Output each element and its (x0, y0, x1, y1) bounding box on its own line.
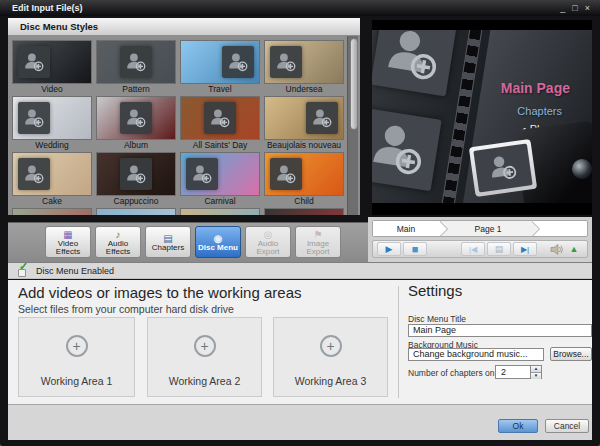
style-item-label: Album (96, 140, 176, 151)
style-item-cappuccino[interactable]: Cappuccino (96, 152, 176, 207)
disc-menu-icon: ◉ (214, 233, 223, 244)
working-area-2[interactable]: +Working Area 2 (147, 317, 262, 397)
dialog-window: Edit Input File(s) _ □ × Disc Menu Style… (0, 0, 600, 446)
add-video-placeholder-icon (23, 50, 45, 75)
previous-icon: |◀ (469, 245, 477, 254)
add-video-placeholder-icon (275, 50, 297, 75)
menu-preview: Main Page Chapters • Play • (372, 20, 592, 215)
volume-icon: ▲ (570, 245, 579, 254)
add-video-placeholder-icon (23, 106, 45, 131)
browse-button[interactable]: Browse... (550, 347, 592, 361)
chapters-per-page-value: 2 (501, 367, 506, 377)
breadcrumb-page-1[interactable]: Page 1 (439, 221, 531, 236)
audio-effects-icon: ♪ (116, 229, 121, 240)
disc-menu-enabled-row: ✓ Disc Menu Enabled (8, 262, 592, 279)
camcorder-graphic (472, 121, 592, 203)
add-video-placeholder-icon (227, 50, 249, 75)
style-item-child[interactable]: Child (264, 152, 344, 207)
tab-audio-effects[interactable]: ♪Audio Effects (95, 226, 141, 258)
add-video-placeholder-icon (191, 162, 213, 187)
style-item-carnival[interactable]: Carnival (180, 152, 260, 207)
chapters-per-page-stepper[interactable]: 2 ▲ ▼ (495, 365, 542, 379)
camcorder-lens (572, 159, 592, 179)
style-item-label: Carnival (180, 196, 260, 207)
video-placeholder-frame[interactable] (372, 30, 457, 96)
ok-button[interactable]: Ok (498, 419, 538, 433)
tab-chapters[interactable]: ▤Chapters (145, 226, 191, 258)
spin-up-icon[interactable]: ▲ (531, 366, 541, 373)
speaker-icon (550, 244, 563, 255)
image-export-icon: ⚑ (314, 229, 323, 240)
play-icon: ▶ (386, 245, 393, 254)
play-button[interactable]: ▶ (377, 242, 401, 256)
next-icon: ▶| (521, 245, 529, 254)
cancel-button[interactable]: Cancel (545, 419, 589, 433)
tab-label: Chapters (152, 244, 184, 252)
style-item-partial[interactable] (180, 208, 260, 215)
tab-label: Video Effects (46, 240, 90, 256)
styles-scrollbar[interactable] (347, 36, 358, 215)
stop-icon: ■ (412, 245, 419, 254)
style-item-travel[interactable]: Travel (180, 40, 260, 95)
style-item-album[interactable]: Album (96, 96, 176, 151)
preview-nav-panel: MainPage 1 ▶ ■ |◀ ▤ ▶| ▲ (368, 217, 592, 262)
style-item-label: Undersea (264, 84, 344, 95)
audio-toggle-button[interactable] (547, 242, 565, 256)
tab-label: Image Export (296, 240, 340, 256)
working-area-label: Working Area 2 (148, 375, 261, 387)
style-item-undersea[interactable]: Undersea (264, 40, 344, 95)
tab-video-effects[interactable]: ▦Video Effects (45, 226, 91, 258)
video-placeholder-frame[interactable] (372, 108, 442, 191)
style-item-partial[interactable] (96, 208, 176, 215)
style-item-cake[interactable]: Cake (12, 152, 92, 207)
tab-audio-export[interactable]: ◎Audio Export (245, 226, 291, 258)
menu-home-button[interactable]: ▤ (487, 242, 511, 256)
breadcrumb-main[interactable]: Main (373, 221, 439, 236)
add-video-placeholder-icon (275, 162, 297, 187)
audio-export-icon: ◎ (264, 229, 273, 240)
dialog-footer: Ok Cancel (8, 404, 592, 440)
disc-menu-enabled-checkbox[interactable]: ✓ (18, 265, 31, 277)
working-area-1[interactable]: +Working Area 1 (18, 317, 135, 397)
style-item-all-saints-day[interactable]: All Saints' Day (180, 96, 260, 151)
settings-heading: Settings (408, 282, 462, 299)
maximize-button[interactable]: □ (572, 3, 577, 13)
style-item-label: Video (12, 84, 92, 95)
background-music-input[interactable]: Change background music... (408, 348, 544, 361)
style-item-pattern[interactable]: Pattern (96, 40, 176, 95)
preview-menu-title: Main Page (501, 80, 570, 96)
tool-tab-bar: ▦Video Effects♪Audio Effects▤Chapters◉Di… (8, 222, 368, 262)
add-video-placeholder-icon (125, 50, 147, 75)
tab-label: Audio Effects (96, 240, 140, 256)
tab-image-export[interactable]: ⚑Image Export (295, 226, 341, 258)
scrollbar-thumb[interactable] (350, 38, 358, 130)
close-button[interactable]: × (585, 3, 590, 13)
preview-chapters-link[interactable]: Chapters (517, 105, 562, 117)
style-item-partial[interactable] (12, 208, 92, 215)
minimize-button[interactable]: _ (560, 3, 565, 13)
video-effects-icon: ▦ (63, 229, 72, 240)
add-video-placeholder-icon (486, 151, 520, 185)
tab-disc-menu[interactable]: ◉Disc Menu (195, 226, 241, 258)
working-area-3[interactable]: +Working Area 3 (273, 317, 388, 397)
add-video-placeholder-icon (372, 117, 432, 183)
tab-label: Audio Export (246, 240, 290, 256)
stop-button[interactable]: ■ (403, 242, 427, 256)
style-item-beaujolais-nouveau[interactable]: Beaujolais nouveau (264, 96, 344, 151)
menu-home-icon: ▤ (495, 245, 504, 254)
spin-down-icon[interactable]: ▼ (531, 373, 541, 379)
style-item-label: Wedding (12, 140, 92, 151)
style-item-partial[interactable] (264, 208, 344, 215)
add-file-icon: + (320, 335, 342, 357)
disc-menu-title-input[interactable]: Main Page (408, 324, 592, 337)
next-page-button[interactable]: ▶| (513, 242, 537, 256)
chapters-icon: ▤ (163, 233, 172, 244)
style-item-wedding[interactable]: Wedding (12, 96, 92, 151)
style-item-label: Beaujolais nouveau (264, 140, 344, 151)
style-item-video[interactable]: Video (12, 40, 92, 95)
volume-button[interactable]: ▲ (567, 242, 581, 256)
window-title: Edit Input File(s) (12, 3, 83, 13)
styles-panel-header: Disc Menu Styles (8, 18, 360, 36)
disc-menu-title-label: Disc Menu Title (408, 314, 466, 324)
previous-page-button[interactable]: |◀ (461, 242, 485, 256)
* * *
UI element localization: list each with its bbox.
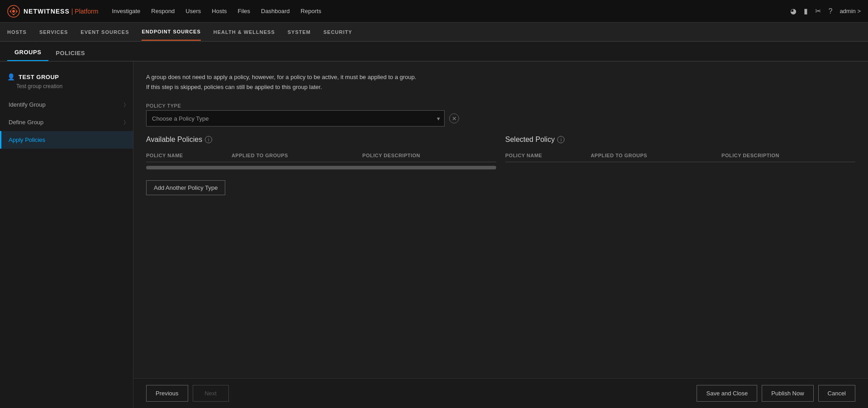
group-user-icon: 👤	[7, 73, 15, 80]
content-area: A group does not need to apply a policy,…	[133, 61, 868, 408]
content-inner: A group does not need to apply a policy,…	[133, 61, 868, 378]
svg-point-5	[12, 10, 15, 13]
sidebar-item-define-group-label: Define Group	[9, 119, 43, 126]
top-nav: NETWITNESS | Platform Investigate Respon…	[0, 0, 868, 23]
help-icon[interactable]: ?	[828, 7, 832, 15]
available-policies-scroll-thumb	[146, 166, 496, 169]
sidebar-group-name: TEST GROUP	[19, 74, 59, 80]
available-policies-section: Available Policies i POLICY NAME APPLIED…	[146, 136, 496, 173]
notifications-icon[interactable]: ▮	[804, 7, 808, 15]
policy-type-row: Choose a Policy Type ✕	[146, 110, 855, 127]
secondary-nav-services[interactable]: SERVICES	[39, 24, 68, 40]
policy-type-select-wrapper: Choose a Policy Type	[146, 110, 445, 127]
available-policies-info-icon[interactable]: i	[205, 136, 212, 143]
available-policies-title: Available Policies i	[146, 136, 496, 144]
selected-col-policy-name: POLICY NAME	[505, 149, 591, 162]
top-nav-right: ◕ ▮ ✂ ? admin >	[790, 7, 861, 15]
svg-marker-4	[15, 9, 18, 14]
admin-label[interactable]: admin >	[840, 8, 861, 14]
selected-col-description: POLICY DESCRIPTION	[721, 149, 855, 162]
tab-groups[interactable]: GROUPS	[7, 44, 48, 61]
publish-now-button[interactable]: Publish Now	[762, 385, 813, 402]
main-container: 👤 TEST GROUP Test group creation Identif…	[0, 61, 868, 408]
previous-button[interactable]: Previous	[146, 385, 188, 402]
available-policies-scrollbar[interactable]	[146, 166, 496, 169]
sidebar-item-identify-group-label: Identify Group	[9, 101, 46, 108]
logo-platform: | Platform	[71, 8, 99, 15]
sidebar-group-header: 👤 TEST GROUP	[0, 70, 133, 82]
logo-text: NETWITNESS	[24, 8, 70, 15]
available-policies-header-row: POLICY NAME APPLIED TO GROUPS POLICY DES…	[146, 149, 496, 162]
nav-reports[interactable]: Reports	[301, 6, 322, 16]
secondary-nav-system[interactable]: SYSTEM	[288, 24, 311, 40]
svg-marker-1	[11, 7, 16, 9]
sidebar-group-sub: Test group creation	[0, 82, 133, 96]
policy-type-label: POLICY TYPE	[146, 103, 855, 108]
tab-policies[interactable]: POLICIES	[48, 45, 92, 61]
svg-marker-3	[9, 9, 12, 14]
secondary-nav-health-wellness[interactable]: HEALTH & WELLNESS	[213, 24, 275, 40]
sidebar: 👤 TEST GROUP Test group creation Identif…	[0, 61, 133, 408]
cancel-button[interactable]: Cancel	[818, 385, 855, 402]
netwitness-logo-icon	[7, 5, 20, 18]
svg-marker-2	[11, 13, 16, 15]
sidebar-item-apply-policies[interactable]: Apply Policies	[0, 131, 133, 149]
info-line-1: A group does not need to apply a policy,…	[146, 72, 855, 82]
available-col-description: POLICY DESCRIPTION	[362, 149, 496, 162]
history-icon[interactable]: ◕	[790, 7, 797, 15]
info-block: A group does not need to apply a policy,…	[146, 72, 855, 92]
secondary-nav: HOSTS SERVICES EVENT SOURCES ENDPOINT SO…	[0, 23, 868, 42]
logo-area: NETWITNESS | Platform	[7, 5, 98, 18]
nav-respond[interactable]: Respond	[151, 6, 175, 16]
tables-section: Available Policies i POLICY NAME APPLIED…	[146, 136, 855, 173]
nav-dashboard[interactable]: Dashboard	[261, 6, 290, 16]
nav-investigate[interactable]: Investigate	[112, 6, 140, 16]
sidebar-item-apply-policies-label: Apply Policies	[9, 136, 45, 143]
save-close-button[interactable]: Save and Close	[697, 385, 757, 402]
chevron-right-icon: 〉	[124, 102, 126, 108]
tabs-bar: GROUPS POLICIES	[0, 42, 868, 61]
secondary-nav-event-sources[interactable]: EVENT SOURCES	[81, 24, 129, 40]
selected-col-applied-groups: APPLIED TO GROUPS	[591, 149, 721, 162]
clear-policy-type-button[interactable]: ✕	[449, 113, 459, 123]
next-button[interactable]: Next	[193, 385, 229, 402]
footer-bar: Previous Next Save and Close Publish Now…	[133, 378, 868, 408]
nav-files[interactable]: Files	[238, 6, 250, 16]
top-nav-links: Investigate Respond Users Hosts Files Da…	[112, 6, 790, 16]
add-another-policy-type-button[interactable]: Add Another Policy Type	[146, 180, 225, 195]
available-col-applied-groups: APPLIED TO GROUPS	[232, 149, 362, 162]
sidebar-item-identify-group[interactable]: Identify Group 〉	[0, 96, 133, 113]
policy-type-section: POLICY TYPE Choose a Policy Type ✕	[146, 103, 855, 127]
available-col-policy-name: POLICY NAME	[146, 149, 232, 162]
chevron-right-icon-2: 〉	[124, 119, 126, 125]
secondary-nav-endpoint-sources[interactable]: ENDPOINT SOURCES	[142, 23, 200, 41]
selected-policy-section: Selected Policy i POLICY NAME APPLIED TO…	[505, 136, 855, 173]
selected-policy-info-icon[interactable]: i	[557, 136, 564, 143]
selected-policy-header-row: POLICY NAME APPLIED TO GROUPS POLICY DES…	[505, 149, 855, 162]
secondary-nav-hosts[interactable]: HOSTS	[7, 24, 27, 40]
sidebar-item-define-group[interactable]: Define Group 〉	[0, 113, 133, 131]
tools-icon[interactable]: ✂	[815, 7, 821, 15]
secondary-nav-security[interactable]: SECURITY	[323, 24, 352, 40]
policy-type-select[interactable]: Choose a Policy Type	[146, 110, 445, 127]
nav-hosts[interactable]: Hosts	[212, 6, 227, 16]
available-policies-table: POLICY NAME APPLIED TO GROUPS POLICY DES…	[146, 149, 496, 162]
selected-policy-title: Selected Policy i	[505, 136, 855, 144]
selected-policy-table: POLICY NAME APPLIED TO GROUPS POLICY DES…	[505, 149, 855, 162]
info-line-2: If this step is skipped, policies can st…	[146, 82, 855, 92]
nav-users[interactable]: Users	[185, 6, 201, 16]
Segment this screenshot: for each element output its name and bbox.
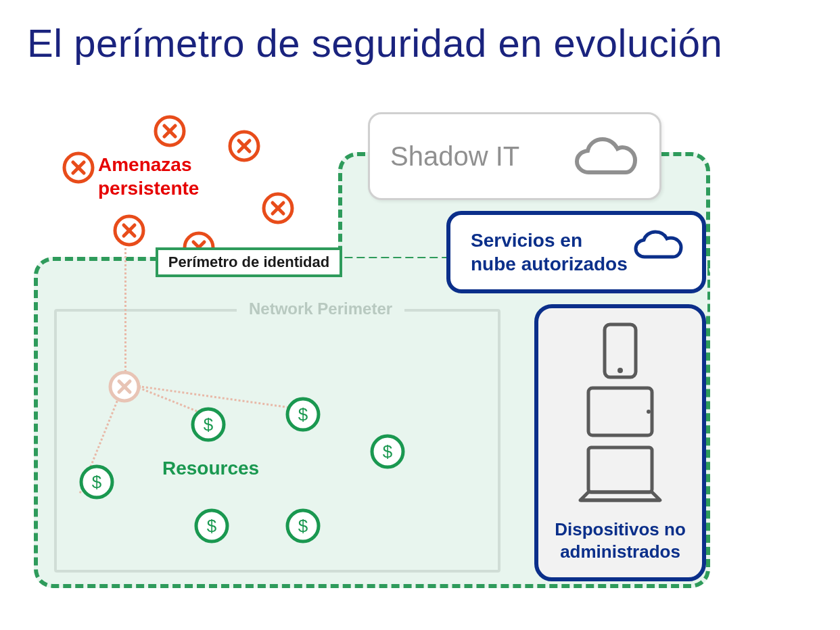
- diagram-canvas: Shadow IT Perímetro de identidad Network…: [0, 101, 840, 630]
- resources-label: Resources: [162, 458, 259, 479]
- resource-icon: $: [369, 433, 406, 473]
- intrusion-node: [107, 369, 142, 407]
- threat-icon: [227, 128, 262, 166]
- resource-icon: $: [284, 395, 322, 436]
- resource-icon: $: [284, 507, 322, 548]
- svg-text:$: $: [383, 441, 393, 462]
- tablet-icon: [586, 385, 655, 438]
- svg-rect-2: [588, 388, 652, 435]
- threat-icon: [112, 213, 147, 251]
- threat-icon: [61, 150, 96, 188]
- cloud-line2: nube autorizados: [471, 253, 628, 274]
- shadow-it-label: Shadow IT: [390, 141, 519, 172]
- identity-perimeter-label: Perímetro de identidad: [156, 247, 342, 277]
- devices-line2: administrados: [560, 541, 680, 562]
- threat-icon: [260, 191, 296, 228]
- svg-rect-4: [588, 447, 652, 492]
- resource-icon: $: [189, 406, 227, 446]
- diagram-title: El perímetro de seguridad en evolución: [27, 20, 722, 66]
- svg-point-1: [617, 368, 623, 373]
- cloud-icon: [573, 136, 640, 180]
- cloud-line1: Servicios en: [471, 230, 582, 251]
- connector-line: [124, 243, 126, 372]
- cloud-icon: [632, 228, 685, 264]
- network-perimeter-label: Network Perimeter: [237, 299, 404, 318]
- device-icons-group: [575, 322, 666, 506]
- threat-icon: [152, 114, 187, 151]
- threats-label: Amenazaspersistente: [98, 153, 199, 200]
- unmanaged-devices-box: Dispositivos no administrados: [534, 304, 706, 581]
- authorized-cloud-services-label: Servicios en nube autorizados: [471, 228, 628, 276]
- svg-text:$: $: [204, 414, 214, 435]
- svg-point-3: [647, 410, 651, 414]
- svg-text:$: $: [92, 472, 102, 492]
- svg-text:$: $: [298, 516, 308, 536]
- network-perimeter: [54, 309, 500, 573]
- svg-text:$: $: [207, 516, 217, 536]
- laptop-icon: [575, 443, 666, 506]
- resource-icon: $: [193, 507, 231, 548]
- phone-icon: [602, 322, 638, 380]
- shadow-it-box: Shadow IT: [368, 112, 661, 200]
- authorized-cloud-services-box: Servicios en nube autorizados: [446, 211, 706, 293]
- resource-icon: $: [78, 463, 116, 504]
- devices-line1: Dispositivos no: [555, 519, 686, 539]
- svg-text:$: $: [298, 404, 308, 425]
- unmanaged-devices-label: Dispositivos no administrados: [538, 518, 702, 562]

◆ **WHAT YOU NEED TO DO**:
Every line in the records above with the string "Shadow" in it should be shown.

◆ **YOUR RESPONSE**:
- diagram-canvas: Shadow IT Perímetro de identidad Network…: [0, 101, 840, 630]
- shadow-it-label: Shadow IT: [390, 141, 519, 172]
- shadow-it-box: Shadow IT: [368, 112, 661, 200]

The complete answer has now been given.